2) His Christian evangelical core audience. Few audiences are as passionate or hard working as the Christian audience, and if you can resonate with them, you have a powerful core. They are the vital center of his base that keeps the money coming in, and they are the most vocal of the campaign. In the wake of the passing of men like Jerry Falwell and D. James Kennedy, the Christian Right has stepped back from political confrontation and power, but don’t think for a minute that audience is going away.
3) His media booking operation. His guerilla marketing strategy has worked especially well with local media. His people book him on just about any local talk show that will take him, and when the other candidates are waiting in line to get on The Today Show, Mike’s out talking on local TV and radio. The LA Times reports that in one particular stretch after five primary victories on Super Tuesday, Huckabee knocked out nearly two dozen TV appearances in about 18 hours. Local radio and TV matter, and he’s become a master at speaking at local levels.
4) He has nothing to lose. While Hillary has to keep her Democratic machine happy, and McCain worries about reaching conservatives, Huckabee marches on without compromise. Nothing helps you focus like betting the farm, and he doesn’t care who he offends. People respond to that kind of courage.

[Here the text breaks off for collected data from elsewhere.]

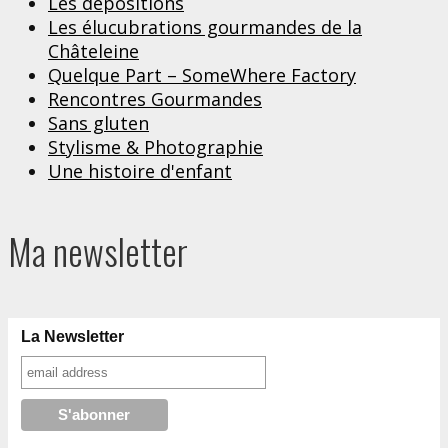
Les dépositions
Les élucubrations gourmandes de la
Châteleine
Quelque Part – SomeWhere Factory
Rencontres Gourmandes
Sans gluten
Stylisme & Photographie
Une histoire d'enfant
Ma newsletter
La Newsletter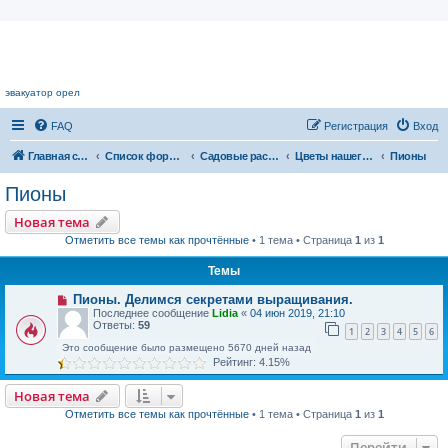
Цветочный форум.
эвакуатор орел
FAQ
Регистрация
Вход
Главная страница
Список форумов
Садовые растения
Цветы нашего сада
Пионы
Пионы
Новая тема
Отметить все темы как прочтённые
• 1 тема • Страница
1
из
1
Темы
Пионы. Делимся секретами выращивания.
Последнее сообщение
Lidia
«
04 июн 2019, 21:10
Ответы:
59
1
2
3
4
5
6
Это сообщение было размещено 5670 дней назад
Рейтинг: 4.15%
Новая тема
Отметить все темы как прочтённые
• 1 тема • Страница
1
из
1
Перейти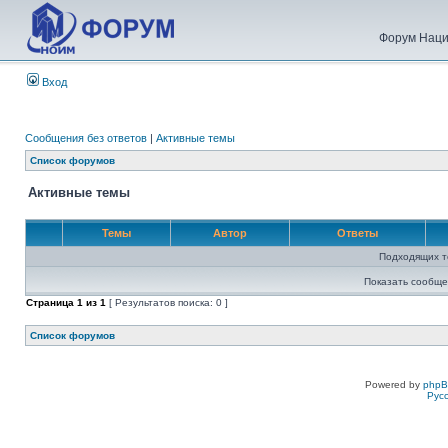
Форум Наци
Вход
Сообщения без ответов
|
Активные темы
Список форумов
Активные темы
Темы
Автор
Ответы
Подходящих т
Показать сообще
Страница
1
из
1
[ Результатов поиска: 0 ]
Список форумов
Powered by
php
Рус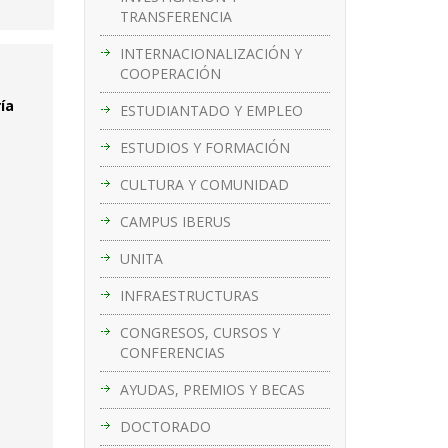
TRANSFERENCIA
INTERNACIONALIZACIÓN Y
COOPERACIÓN
ía
ESTUDIANTADO Y EMPLEO
ESTUDIOS Y FORMACIÓN
CULTURA Y COMUNIDAD
CAMPUS IBERUS
UNITA
INFRAESTRUCTURAS
CONGRESOS, CURSOS Y
CONFERENCIAS
AYUDAS, PREMIOS Y BECAS
DOCTORADO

5) The power of a personal story. Coming from a modest Southern background to the national political stage is a great story, and he knows how to tell it. Going to work at 14 and hurrying through college because he didn’t have money for tuition is a compelling story, and people respond. Everyone likes a hero, and you don’t find too many in national politics today.
6) He represents his faith well. One of the things I like most about Huckabee is his response when he answers questions about this religious faith. In a time when Christians often seem out of touch or secularists label us “fundamentalist” Huckabee defends his faith with reason, intelligence, and wit. He doesn’t deny it or act embarrassed. But he also doesn’t use it like a club, as many Christian leaders have done. He makes the Christian faith reasonable and intellectual. You might notice that because he handled it so well at the beginning of the campaign, few in the media even consider the issue anymore.
The truth is, he admits the odds are against him. A victory isn’t impossible, but he’d have to win nearly 9 out of 10 delegates from this point on. But his magnetism is resonating with a growing audience out there, and there’s no question that staying in the race keeps his voice heard and his issues in the public eye.
Does strategy matter? Absolutely. Don’t think for a minute “good ole’ Huck” isn’t a thinking man, and I admire him for that. He’s led a brilliant guerilla campaign with remarkably little money, resources, or endorsements. A lot of leaders – political, educational, religious, and cultural – could learn from that example.